Mikleo blushes and is very glad that Edna probably can’t hear Lailah’s soft voice from across the room. “I’m going to him,” he says.

“We can come with if you like,” Lailah says. “But I’m guessing you’d rather we didn’t, at least for now.”

Mikleo smiles. “For now,” he admits, “I do want it to just be me.” Lailah giggles quietly on the other end of the phone. “Besides,” he adds in a hurry, “the hospital needs you in – where is it now? Marlind?”

“I’m just a nurse this time around,” Lailah chuckles, “but thanks all the same.” Mikleo moves the phone and is about to swipe to hang up when he hears her voice one more time. “And Mikleo?”

“Hmm?”

“Don’t be nervous, okay?”

“Okay, sure, Mom,” he snorts.

“I told you not to think of me as a mom,” Lailah scolds him. “Now, I’ve got to go. The next shift is starting and I need to clear out. Keep in touch!”

Across the room, Edna is holding a different stone figurine, this time a stylized lion with bat wings. “Heldalf?” she asks, and Mikleo nods tiredly. “This artist is crap,” she notes, and sets the figurine back down. And then she tells him, “Call your boss,” and he does.

**Notes for the Chapter:**

> I love tiny big sister Edna <3_<3 I also love picturing modern Edna as basically just Lisbeth Salander, but with earthquakes instead of hacking, hence the dragon tattoo. I thought for a while that'd be kind of fucked up, but realized that after six hundred-ish years she'd probably rather have a relatively accurate dragon than an inaccurate artist's interpretation of Eizen's human face. I think she'd like to have some memento of him on her, so a dragon Eizen would be better, sentimentally, than no Eizen at all.


	3. Camlann I

Mikleo tells his boss it’s a family emergency and that he’ll likely be back in two weeks. He declines using the university’s money to get a flight to Ladylake, instead claiming he’ll take a cab. Really, he takes a bus line to Lastonbell and heads out into the remains of the forest. The river still runs through the forest and around the desert back to Marlind. It’s the quickest way he knows to travel, and also his favorite.

Mikleo strips off his businessman’s shoes and the thin, formal black socks he wears to work, and steps into the water, re-shouldering his bag to be sure that it won’t slip off when he starts to move.

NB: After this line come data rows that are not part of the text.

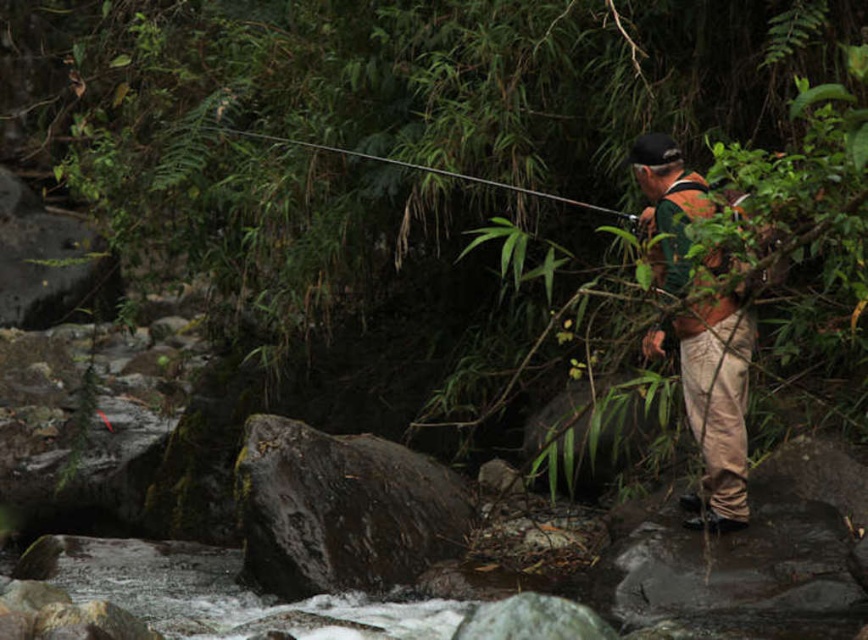 You are standing at the edge of the stream and see two points in the scene. The first point is located at coordinates point (285, 419) and the second point is at point (679, 154). Which point is closer to you?

Point (285, 419) is closer to you because it is further to the viewer than point (679, 154).

You are a fly fisherman standing on the dark brown rough rock at center. You want to cast your fishing line to the other side of the stream. The stream is 7.45 meters wide. If your fishing line is 8 meters long, can you reach the other side?

The stream is 7.45 meters wide, and your fishing line is 8 meters long. Since the line is longer than the stream width, you can cast it to the other side.

You are standing at the point with coordinates point (477, 177) and want to move towards the point with coordinates point (699, 520). Which direction should you move to get closer?

You should move forward because point (699, 520) is closer to the viewer than point (477, 177), meaning it is in front of you. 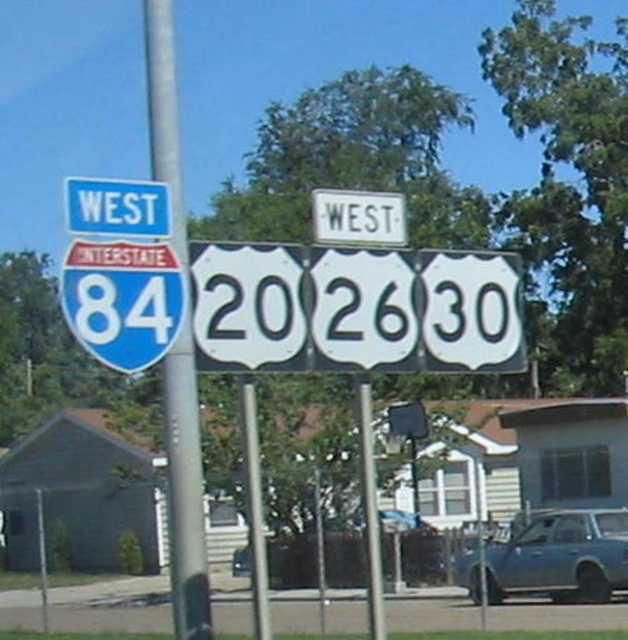 Question: Which point appears farthest from the camera in this image?

Choices:
 (A) (185, 632)
 (B) (585, 586)
 (C) (323, 337)
 (D) (403, 236)

Answer: (B)

Question: Does white plastic road sign at center appear under blue metallic sedan at center?

Choices:
 (A) no
 (B) yes

Answer: (A)

Question: Is white plastic road sign at center to the right of blue metallic sedan at center from the viewer's perspective?

Choices:
 (A) yes
 (B) no

Answer: (B)

Question: Which object is the closest to the white plastic sign at upper center?

Choices:
 (A) metallic gray pole at left
 (B) blue metallic sedan at center

Answer: (A)

Question: Can you confirm if metallic gray pole at left is wider than white plastic sign at upper center?

Choices:
 (A) yes
 (B) no

Answer: (A)

Question: Among these points, which one is farthest from the camera?

Choices:
 (A) (369, 211)
 (B) (344, 262)
 (C) (512, 538)

Answer: (C) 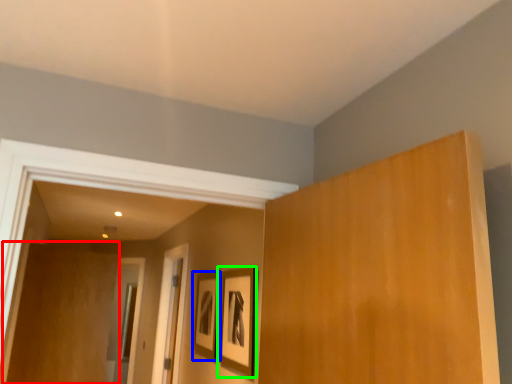 Question: Which object is positioned closest to plywood (highlighted by a red box)? Select from picture frame (highlighted by a blue box) and picture frame (highlighted by a green box).

Choices:
 (A) picture frame
 (B) picture frame

Answer: (A) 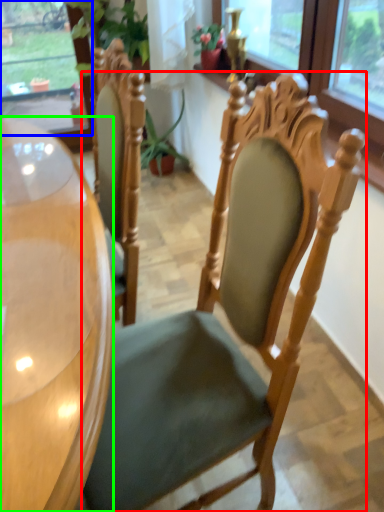 Question: Which object is the farthest from chair (highlighted by a red box)? Choose among these: window (highlighted by a blue box) or desk (highlighted by a green box).

Choices:
 (A) window
 (B) desk

Answer: (A) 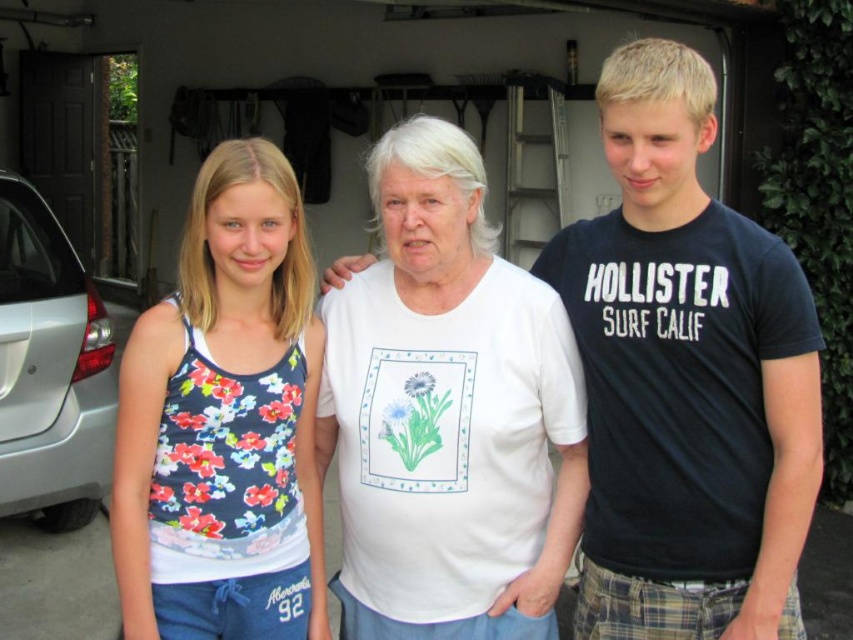 Question: Where is white cotton t-shirt at center located in relation to floral-patterned tank top at left in the image?

Choices:
 (A) above
 (B) below

Answer: (A)

Question: Which point is closer to the camera?

Choices:
 (A) (405, 422)
 (B) (99, 336)
 (C) (666, 428)
 (D) (258, 582)

Answer: (C)

Question: Among these points, which one is farthest from the camera?

Choices:
 (A) (160, 470)
 (B) (515, 536)
 (C) (36, 291)
 (D) (788, 604)

Answer: (C)

Question: Can you confirm if black cotton t-shirt at right is positioned above white cotton t-shirt at center?

Choices:
 (A) no
 (B) yes

Answer: (B)

Question: Which point appears farthest from the camera in this image?

Choices:
 (A) (167, 476)
 (B) (32, 449)
 (C) (373, 408)

Answer: (B)

Question: Does black cotton t-shirt at right have a greater width compared to silver metallic car at left?

Choices:
 (A) no
 (B) yes

Answer: (A) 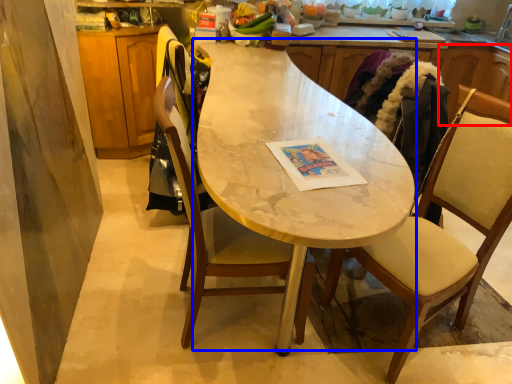 Question: Which object appears farthest to the camera in this image, cabinetry (highlighted by a red box) or round table (highlighted by a blue box)?

Choices:
 (A) cabinetry
 (B) round table

Answer: (A) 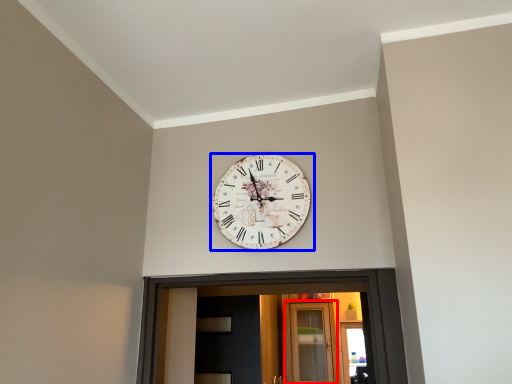 Question: Which of the following is the farthest to the observer, glass door (highlighted by a red box) or wall clock (highlighted by a blue box)?

Choices:
 (A) glass door
 (B) wall clock

Answer: (A) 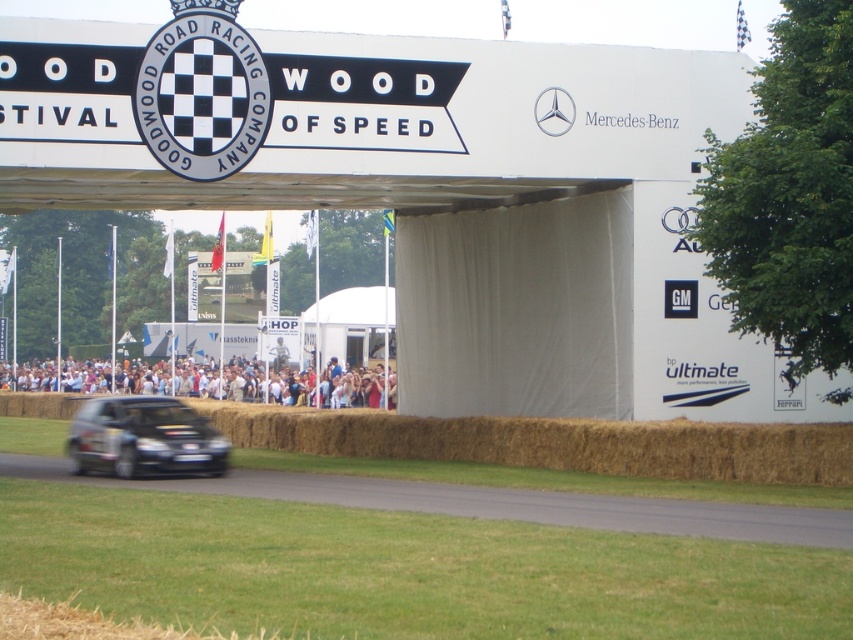 Question: Which point appears closest to the camera in this image?

Choices:
 (A) 109,440
 (B) 471,512

Answer: (B)

Question: Considering the real-world distances, which object is farthest from the black asphalt road at lower center?

Choices:
 (A) black glossy hatchback at lower left
 (B) light brown hair at lower center

Answer: (B)

Question: Which point is closer to the camera?

Choices:
 (A) (189, 380)
 (B) (538, 522)
 (C) (164, 440)

Answer: (B)

Question: Does black asphalt road at lower center have a lesser width compared to light brown hair at lower center?

Choices:
 (A) no
 (B) yes

Answer: (B)

Question: Does black glossy hatchback at lower left appear over light brown hair at lower center?

Choices:
 (A) yes
 (B) no

Answer: (B)

Question: Is black glossy hatchback at lower left closer to camera compared to light brown hair at lower center?

Choices:
 (A) no
 (B) yes

Answer: (B) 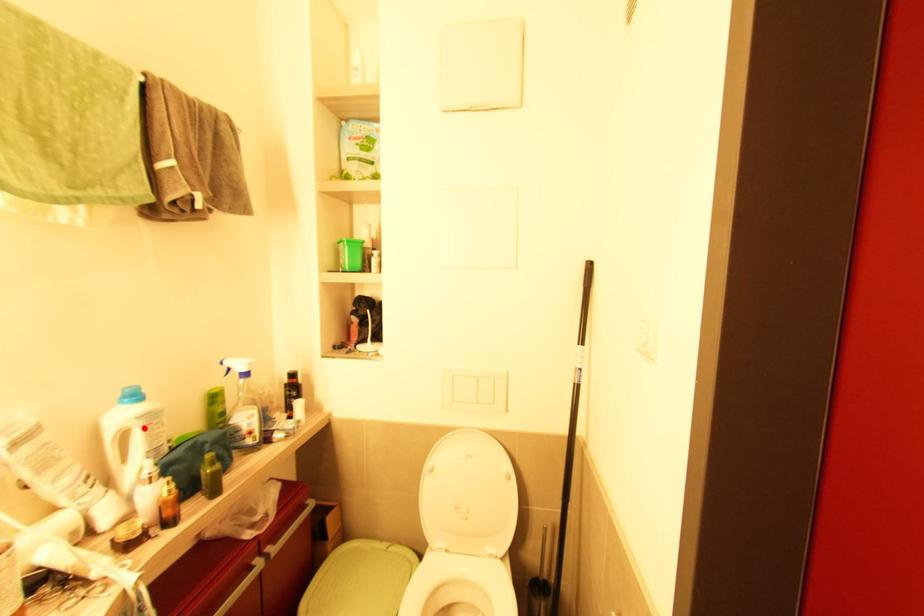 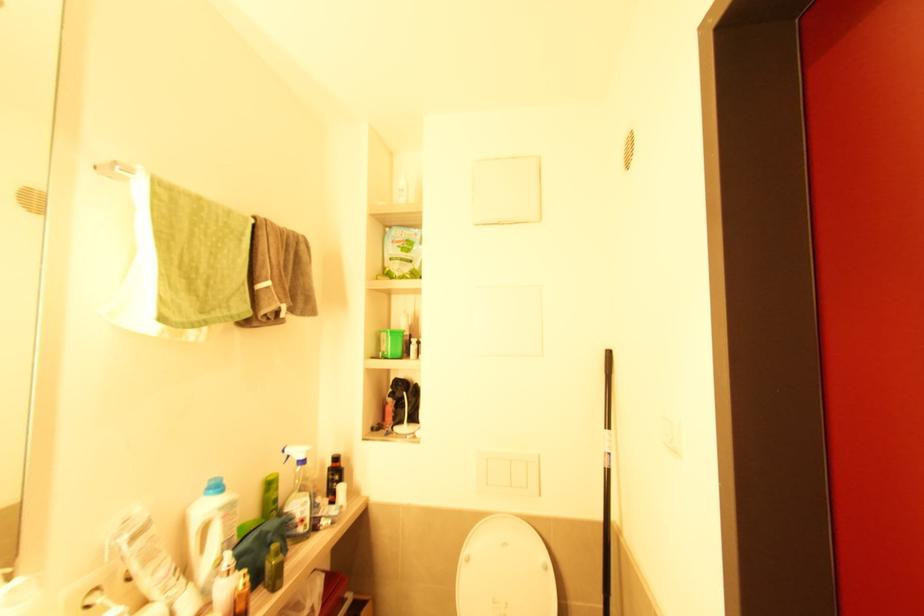 Where in the second image is the point corresponding to the highlighted location from the first image?

(224, 519)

He wiggles his toes in the water, shivering as he feels himself slip quite literally back into his element.

Mikleo runs, and the river runs with him.

He flies over the water with the waves and the current nipping at his heels, zipping over the boulders and rocks that dot it, leaping so quickly over the small bridges that the humans nearby only notice him as a windy white blur. He’s in Marlind quicker than any plane could have got him there, and from there it’s only a matter of navigating the remaining side creeks to the lake.

He slows then, aware that Ladylake is a busy place and that a man running in on the water could in no way be mistaken for a human. He hadn’t bothered to put in his usual brown contacts before leaving, and is instead sporting a pair of sleek black sunglasses. He hitches a ride in a cab from the closest bridge to the city, and then sets off on the walk up to Elysia.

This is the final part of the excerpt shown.